Data Quality for Analytics
Saubere Daten als Grundlage für aussagekräftige Auswertungen.
Datenqualität ist die Grundlage für verlässliche Analytics: fehlende Werte, Duplikate und Inkonsistenzen verfälschen jede Auswertung. Mit Bereinigung, Validierungsregeln und dokumentierten Prozessen schaffen Sie eine vertrauenswürdige Basis für BI und Entscheidungen.
Weiterführende Themen
Why “Data Quality for Analytics” matters for your project
This topic is part of our Data Analytics expertise. Understanding data quality for analytics helps you make better decisions for your IT project. At Groenewold IT Solutions we combine technical depth with practical experience from over 250 projects. Decisions made early in the process regarding data quality for analytics have a lasting impact on performance, maintainability and scalability of your IT solutions.
The relevance of data quality for analytics becomes particularly clear in practice: companies that lay the right foundations early on save considerable costs in the long run and avoid expensive rework. From our experience across industries we know that well-considered decisions during the planning phase can reduce total project costs by 20 to 40 percent while simultaneously increasing user satisfaction. We therefore recommend considering data quality for analytics not in isolation, but in the context of your overall IT strategy and business objectives.
A structured approach to data quality for analytics typically includes assessing the current situation, defining goals and success criteria, and realistically estimating effort and timeline. We support you at every stage: from initial analysis through technology and method selection to implementation and operations. Our approach is always pragmatic – we only recommend measures that genuinely make sense for your specific situation and favour incremental improvements over risky large-scale projects. Learn more about our working methods on the Methodology page and in our References.

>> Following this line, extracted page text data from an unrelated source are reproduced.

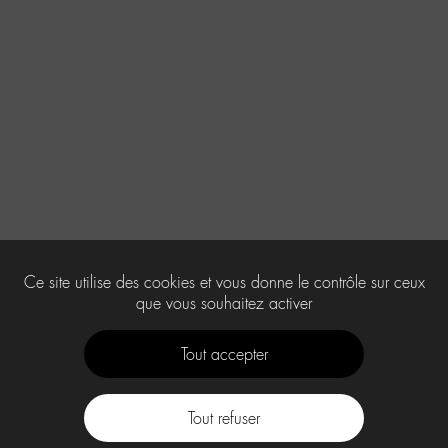
Ce site utilise des cookies et vous donne le contrôle sur ceux
que vous souhaitez activer
Tout accepter
Tout refuser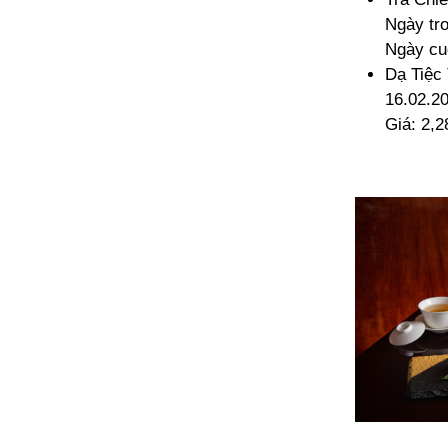
Ngày tr
Ngày cuố
Dạ Tiệc 
16.02.20
Giá: 2,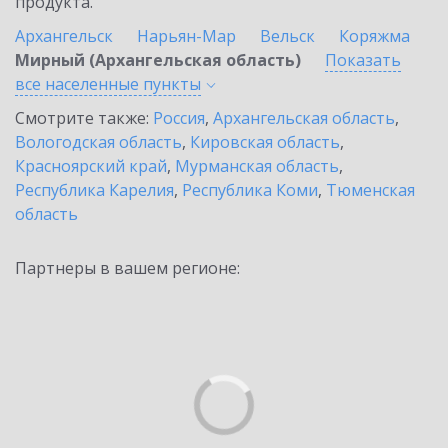
продукта.
Архангельск
Нарьян-Мар
Вельск
Коряжма
Мирный (Архангельская область)
Показать
все населенные
пункты
Смотрите также:
Россия
,
Архангельская область
,
Вологодская область
,
Кировская область
,
Красноярский край
,
Мурманская область
,
Республика Карелия
,
Республика Коми
,
Тюменская
область
Партнеры в вашем регионе: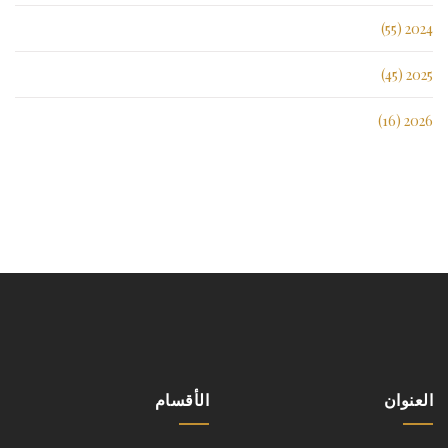
2024 (55)
2025 (45)
2026 (16)
العنوان
الأقسام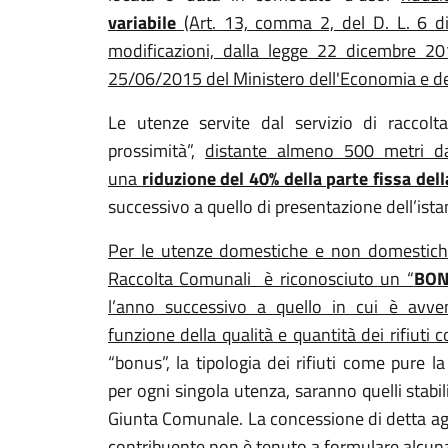
variabile
(Art. 13, comma 2, del D. L. 6 d
modificazioni, dalla legge 22 dicembre 20
25/06/2015 del Ministero dell'Economia e de
Le utenze servite dal servizio di raccolta
prossimità”,
distante almeno 500 metri dal
una
riduzione del 40% della parte fissa della
successivo a quello di presentazione dell’ista
Per le utenze domestiche e non domestiche c
Raccolta Comunali è riconosciuto un “
BON
l’anno successivo a quello in cui è avven
funzione della qualità e quantità dei rifiuti c
“bonus”, la tipologia dei rifiuti come pure l
per ogni singola utenza, saranno quelli stabi
Giunta Comunale. La concessione di detta age
contribuente non è tenuto a formulare alcuna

Explore related topics in the overview above or browse further in the Data Analytics section. Our IT Glossary explains key technical terms in plain language. If you would like to discuss your specific situation, we are happy to help you prioritise which aspects of data quality for analytics are most relevant for your next steps.
Topics & Topic Pages
Browse all expert topics by service in our Topics overview. For project-related consulting and our service portfolio, see Services. Key terms are explained in our IT Glossary.